▶ [TASK INSTRUCTIONS]: The result should be an exact copy of only the lines from the one with "Çamaşırhane Ekipmanları" through the last line of the data below, with pictures omitted.

* * * * *

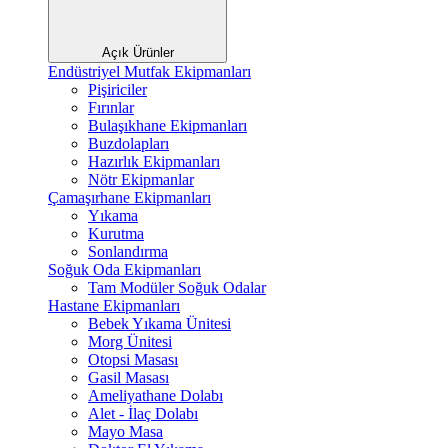
Açık Ürünler
Endüstriyel Mutfak Ekipmanları
Pişiriciler
Fırınlar
Bulaşıkhane Ekipmanları
Buzdolapları
Hazırlık Ekipmanları
Nötr Ekipmanlar
Çamaşırhane Ekipmanları
Yıkama
Kurutma
Sonlandırma
Soğuk Oda Ekipmanları
Tam Modüler Soğuk Odalar
Hastane Ekipmanları
Bebek Yıkama Ünitesi
Morg Ünitesi
Otopsi Masası
Gasil Masası
Ameliyathane Dolabı
Alet - İlaç Dolabı
Mayo Masa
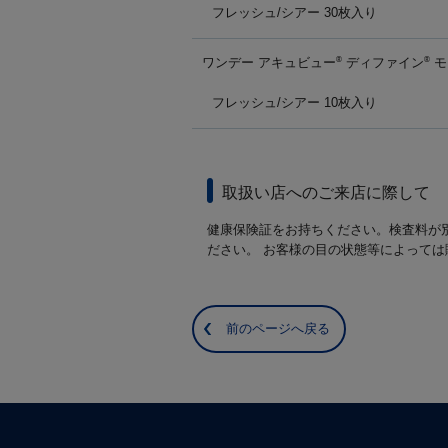
フレッシュ/シアー 30枚入り
ワンデー アキュビュー
ディファイン
モ
®
®
フレッシュ/シアー 10枚入り
取扱い店へのご来店に際して
健康保険証をお持ちください。検査料が
ださい。 お客様の目の状態等によって
前のページへ戻る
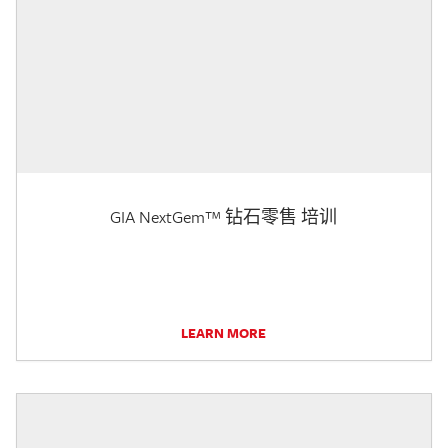
GIA NextGem™ 钻石零售 培训
LEARN MORE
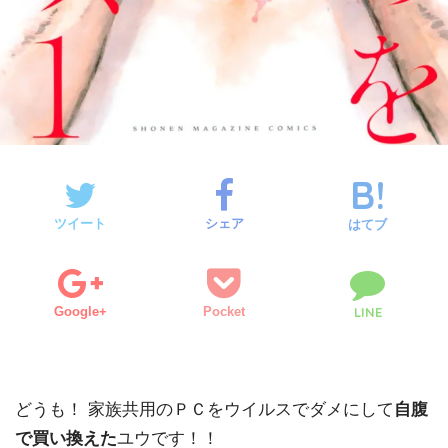
ツイート
シェア
はてブ
Google+
Pocket
LINE
どうも！ 家族共用のＰＣをウイルスでダメにして
自腹
で買い換えた
ユウです！！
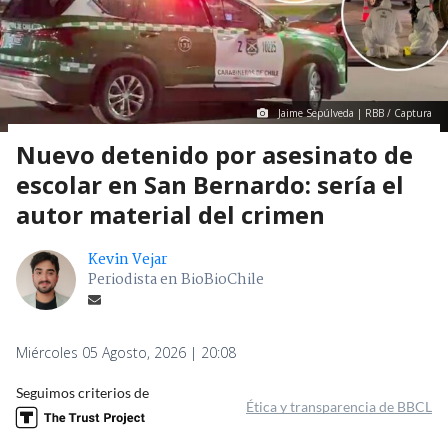
Jaime Sepúlveda | RBB / Captura
Nuevo detenido por asesinato de
escolar en San Bernardo: sería el
autor material del crimen
Kevin Vejar
Periodista en BioBioChile
Miércoles 05 Agosto, 2026 | 20:08
Seguimos criterios de
Ética y transparencia de BBCL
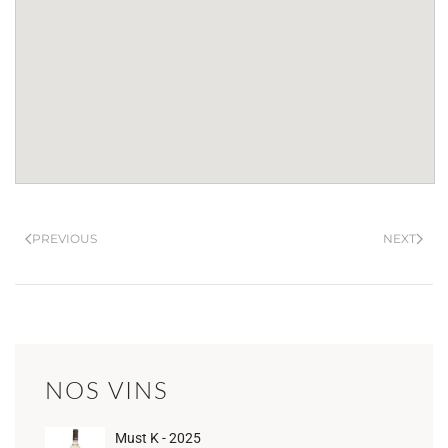
PREVIOUS
NEXT
NOS VINS
Must K - 2025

* * * * *

▶ [TASK SOLUTION]:
Çamaşırhane Ekipmanları
Yıkama
Kurutma
Sonlandırma
Soğuk Oda Ekipmanları
Tam Modüler Soğuk Odalar
Hastane Ekipmanları
Bebek Yıkama Ünitesi
Morg Ünitesi
Otopsi Masası
Gasil Masası
Ameliyathane Dolabı
Alet - İlaç Dolabı
Mayo Masa
フレッシュ/シアー 30枚入り
ワンデー アキュビュー
ディファイン
モ
®
®
フレッシュ/シアー 10枚入り
取扱い店へのご来店に際して
健康保険証をお持ちください。検査料が
ださい。 お客様の目の状態等によって
前のページへ戻る
GIA NextGem™ 钻石零售 培训
LEARN MORE
ツイート
シェア
はてブ
Google+
Pocket
LINE
どうも！ 家族共用のＰＣをウイルスでダメにして
自腹
で買い換えた
ユウです！！
Jaime Sepúlveda | RBB / Captura
Nuevo detenido por asesinato de
escolar en San Bernardo: sería el
autor material del crimen
Kevin Vejar
Periodista en BioBioChile
Miércoles 05 Agosto, 2026 | 20:08
Seguimos criterios de
Ética y transparencia de BBCL
PREVIOUS
NEXT
NOS VINS
Must K - 2025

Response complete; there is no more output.